The toxic fragment directly damages the endothelial cells lining the heart’s blood vessels, leading to widespread microvascular dysfunction. This process starves the surrounding heart muscle tissue of oxygen and nutrients, triggering cell death and inflammation. The 16-kDa prolactin fragment also promotes inflammation and cellular apoptosis in the heart muscle cells. Blocking the production of this toxic fragment, such as with the drug bromocriptine in clinical trials, has shown promise in treatment.
Another biological contributor involves an abnormal inflammatory and immune response. Pregnancy involves complex shifts in the immune system, and in some PPCM patients, the body’s defenses may mistakenly target the heart tissue. Researchers have also noted the involvement of sFlt1, a protein released by the placenta that inhibits vascular endothelial growth factor (VEGF).
Elevated levels of sFlt1 are often seen in conditions like preeclampsia and twin pregnancies, contributing to widespread vascular damage and inflammation.
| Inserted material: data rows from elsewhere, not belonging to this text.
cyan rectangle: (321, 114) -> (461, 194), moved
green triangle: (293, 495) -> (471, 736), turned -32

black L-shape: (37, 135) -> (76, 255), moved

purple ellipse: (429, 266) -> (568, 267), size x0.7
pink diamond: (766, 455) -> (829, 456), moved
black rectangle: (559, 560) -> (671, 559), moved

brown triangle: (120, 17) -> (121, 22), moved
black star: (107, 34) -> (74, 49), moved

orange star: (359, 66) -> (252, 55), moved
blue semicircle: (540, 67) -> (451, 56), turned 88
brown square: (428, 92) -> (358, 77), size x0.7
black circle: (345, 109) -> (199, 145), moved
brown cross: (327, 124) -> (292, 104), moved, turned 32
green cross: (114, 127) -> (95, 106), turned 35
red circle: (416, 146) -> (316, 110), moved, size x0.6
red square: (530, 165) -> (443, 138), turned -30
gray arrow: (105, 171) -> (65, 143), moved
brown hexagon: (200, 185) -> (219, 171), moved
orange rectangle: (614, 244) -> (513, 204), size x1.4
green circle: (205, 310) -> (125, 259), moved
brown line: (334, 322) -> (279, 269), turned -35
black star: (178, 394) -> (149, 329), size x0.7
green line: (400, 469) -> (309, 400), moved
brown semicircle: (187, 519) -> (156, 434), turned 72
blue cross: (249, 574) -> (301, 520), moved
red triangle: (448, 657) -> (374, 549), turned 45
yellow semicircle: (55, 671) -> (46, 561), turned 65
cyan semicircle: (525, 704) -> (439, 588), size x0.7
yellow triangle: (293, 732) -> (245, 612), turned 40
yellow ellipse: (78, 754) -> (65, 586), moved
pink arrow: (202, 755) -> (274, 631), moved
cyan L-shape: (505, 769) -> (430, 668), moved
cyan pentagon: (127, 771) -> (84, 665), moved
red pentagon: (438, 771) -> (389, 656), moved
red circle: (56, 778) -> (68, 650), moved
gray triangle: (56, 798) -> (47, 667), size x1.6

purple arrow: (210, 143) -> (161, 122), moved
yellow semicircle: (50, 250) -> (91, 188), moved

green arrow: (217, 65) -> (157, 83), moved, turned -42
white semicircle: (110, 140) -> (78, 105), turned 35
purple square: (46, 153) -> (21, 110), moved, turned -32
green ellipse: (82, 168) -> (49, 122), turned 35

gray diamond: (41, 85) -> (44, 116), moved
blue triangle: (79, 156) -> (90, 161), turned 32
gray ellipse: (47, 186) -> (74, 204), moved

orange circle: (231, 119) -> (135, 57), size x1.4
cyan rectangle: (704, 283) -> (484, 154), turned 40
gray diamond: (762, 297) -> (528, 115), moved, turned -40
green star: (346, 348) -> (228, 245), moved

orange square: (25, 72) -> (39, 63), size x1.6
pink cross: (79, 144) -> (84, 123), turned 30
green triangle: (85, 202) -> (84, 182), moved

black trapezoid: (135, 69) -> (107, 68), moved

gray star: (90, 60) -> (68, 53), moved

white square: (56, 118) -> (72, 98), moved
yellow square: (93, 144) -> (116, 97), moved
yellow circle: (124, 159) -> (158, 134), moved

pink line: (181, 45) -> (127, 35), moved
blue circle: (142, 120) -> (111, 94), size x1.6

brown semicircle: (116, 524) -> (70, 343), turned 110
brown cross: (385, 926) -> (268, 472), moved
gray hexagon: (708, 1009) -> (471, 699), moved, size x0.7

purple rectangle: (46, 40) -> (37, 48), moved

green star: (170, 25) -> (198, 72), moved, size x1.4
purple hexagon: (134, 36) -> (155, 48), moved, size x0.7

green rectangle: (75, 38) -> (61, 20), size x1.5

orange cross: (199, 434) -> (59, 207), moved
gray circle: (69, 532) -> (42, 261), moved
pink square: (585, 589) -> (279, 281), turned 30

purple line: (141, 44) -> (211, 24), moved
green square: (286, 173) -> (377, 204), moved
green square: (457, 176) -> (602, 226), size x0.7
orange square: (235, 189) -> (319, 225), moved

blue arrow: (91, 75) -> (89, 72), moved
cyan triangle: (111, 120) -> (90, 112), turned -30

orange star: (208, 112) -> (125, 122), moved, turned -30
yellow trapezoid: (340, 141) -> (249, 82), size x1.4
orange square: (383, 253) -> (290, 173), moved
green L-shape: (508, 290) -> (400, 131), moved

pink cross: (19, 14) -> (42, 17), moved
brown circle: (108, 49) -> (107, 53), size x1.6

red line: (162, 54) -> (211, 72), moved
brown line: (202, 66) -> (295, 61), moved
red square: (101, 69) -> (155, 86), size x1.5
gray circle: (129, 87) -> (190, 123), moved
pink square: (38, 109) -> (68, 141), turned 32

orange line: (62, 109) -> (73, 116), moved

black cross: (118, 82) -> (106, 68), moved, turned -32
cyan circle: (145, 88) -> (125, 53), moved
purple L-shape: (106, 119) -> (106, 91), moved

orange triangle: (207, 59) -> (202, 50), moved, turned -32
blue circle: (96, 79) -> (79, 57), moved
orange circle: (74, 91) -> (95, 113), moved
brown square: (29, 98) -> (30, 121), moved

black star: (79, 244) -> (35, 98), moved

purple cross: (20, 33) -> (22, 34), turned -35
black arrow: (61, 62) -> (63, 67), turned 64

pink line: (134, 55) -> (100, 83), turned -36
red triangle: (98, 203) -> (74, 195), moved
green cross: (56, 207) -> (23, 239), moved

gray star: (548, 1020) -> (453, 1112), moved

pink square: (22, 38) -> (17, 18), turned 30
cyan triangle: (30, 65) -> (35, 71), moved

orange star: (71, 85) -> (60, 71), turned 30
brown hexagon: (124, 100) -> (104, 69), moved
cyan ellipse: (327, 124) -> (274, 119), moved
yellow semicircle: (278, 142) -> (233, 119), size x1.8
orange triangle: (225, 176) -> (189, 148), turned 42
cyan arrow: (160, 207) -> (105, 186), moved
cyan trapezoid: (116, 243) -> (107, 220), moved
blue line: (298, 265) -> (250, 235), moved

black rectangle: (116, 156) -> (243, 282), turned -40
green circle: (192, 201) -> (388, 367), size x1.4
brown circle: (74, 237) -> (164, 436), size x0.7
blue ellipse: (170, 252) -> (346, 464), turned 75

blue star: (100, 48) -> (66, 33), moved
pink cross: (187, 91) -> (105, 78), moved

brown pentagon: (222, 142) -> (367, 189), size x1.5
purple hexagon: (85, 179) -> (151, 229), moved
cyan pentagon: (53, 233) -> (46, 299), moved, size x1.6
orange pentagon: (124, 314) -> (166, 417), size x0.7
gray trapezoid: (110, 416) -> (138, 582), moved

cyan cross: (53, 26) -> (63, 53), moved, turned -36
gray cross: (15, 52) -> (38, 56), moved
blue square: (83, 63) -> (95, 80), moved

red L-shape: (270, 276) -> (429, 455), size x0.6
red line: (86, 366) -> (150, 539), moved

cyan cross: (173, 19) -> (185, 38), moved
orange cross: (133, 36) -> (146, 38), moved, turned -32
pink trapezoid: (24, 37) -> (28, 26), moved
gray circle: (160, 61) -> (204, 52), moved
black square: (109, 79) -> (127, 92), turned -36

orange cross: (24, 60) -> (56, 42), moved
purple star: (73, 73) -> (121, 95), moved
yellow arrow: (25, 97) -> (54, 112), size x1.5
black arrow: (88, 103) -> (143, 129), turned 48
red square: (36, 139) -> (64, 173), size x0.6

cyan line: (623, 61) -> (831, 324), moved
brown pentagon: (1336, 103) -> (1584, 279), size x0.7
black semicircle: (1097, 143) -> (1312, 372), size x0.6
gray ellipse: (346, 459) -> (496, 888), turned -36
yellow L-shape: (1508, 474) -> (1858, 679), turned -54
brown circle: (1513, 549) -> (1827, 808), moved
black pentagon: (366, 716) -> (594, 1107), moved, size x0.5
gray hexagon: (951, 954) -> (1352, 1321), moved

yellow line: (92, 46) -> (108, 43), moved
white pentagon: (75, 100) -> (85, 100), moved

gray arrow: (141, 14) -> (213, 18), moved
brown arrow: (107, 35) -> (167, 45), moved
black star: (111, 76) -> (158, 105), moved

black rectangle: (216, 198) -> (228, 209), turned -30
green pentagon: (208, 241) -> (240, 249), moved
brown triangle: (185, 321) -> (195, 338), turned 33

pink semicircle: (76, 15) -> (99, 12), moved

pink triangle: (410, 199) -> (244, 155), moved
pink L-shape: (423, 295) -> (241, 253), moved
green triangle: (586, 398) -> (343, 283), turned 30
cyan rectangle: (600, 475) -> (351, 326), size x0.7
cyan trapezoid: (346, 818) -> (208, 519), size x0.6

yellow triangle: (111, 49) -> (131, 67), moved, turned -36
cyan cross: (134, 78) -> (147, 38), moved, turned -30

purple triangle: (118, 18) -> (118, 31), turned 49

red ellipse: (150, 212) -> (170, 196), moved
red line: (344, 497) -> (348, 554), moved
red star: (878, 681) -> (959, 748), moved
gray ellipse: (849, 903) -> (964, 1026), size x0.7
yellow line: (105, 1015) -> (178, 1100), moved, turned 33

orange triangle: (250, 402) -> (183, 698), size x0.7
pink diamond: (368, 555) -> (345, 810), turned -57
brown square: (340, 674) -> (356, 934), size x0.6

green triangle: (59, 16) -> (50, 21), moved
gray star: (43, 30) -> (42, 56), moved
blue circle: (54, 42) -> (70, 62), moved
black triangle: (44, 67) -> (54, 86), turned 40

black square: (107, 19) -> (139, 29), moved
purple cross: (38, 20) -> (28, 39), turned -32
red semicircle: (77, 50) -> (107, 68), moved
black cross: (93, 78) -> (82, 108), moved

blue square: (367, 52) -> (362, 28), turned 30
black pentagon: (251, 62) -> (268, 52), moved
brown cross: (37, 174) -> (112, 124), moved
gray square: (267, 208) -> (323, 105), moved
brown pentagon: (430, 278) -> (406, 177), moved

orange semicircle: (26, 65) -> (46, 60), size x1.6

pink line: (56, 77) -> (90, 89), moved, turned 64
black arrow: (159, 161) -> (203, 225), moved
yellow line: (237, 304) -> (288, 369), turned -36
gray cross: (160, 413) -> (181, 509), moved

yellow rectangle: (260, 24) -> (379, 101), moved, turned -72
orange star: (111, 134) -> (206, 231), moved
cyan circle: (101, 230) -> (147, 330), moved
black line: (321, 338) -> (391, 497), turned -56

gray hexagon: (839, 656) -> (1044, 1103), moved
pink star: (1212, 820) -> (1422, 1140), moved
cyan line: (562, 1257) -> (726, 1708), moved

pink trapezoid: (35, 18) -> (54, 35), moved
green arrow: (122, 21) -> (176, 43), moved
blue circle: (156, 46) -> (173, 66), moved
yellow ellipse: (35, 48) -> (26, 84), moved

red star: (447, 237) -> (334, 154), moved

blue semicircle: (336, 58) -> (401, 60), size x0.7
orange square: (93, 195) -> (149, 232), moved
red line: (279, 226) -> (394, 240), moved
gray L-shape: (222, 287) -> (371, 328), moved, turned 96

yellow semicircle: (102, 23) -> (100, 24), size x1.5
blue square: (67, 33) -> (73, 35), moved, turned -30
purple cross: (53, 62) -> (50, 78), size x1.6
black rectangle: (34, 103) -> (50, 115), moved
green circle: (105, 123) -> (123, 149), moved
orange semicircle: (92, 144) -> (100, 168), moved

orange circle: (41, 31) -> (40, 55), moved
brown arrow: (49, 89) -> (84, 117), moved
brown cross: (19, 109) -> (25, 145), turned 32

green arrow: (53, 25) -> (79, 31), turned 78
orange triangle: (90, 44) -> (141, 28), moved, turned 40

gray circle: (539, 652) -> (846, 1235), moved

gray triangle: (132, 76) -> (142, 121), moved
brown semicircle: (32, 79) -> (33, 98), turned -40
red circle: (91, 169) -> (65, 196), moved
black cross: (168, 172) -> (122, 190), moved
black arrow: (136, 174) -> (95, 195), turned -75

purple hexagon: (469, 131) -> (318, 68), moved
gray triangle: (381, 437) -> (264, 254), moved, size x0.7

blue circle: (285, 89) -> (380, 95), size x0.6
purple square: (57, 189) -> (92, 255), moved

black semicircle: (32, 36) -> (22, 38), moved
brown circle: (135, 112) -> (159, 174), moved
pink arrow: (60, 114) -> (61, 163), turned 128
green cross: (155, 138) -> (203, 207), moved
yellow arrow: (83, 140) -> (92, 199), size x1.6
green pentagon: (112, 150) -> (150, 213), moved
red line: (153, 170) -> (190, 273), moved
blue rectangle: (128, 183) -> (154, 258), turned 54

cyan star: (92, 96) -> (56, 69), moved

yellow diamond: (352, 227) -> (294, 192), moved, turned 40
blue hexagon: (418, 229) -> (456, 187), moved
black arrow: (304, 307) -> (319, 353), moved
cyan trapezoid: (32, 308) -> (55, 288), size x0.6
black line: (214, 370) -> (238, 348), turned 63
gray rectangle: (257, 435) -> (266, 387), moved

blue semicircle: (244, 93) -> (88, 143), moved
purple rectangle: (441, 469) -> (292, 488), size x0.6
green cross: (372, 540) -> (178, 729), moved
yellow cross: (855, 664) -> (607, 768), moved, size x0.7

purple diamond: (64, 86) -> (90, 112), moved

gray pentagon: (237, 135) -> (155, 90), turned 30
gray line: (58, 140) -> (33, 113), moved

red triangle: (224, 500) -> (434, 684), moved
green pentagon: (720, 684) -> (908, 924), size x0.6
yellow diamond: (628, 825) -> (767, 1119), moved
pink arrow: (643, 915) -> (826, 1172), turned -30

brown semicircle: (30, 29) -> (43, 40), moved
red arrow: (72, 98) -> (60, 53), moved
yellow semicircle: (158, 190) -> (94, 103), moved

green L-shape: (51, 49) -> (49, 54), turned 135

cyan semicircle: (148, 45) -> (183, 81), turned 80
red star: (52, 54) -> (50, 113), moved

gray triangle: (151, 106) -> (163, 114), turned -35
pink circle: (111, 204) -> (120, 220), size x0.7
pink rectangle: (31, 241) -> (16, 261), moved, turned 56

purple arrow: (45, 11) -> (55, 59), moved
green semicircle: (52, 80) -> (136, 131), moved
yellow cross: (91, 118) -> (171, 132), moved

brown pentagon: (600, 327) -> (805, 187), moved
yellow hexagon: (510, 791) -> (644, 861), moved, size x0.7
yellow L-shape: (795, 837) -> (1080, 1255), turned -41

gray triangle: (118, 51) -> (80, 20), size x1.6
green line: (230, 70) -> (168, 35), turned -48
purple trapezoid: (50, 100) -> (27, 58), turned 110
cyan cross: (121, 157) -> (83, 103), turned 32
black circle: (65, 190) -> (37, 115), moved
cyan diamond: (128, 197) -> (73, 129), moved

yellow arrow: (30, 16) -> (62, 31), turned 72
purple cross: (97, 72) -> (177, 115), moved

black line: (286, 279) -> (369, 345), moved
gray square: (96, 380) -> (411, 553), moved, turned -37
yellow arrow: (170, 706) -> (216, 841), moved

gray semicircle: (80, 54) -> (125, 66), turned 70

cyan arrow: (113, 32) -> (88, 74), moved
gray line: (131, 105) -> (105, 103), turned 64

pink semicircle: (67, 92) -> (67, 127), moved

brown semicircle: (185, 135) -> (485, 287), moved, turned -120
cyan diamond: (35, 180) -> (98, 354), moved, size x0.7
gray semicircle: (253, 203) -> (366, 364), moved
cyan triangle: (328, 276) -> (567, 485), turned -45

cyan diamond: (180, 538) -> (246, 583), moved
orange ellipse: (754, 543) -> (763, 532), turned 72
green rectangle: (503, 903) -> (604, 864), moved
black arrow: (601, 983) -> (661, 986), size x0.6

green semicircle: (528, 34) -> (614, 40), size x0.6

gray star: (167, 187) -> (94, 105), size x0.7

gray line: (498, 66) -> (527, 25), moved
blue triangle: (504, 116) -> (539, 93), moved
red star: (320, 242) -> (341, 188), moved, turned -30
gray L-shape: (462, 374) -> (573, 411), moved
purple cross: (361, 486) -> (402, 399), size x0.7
The combination of high sFlt1 and the toxic 16-kDa prolactin fragment creates a hostile environment that severely compromises blood flow and injures heart muscle cells. A less common hypothesis suggests that a preceding viral infection, leading to myocarditis, may act as a trigger in genetically susceptible individuals.
Factors That Increase Susceptibility
While PPCM can affect any pregnant woman, several pre-existing conditions and demographic factors increase susceptibility. One consistently identified risk factor is a pregnancy with multiple gestations, such as twins or triplets. This increased fetal mass places a greater hemodynamic strain on the maternal cardiovascular system and is associated with higher levels of placental factors like sFlt1.
Maternal age is also relevant, as the risk of PPCM increases for women over 30 years old. Pre-existing hypertensive disorders, particularly preeclampsia and eclampsia, are strong predictors of PPCM due to shared underlying mechanisms of oxidative stress and vascular damage. A woman who has previously experienced PPCM faces a high risk of recurrence in subsequent pregnancies.
Other medical comorbidities that increase susceptibility include gestational diabetes, obesity, and a history of substance use. While PPCM is considered a sporadic disease, a small percentage of cases appear to have a genetic component, suggesting the predisposition can be inherited. Certain ethnic backgrounds, such as women of African heritage, also show a statistically higher incidence of PPCM.
Detection and Initial Management
Detection of PPCM begins when a doctor suspects heart failure based on a patient’s symptoms, which are often dismissed as normal effects of pregnancy or the postpartum period. A laboratory blood test for B-type natriuretic peptide (BNP) or N-terminal pro-BNP is a common first step, as elevated levels of these cardiac biomarkers indicate heart muscle stress.
The definitive diagnosis relies on a heart ultrasound called an echocardiogram, which visually assesses heart function. PPCM is confirmed if the left ventricular ejection fraction (LVEF) is found to be less than 45%, indicating significantly reduced pumping strength. Initial management focuses on stabilizing the patient and preventing complications associated with heart failure.
Treatment immediately aims to reduce the fluid overload that stresses the heart, often through the use of diuretics. Medications commonly used for other forms of heart failure, such as beta-blockers, are initiated to slow the heart rate and allow the heart muscle recovery time. Patients with PPCM are at an increased risk of developing blood clots, so blood-thinning medication is frequently prescribed, especially if heart function is severely impaired.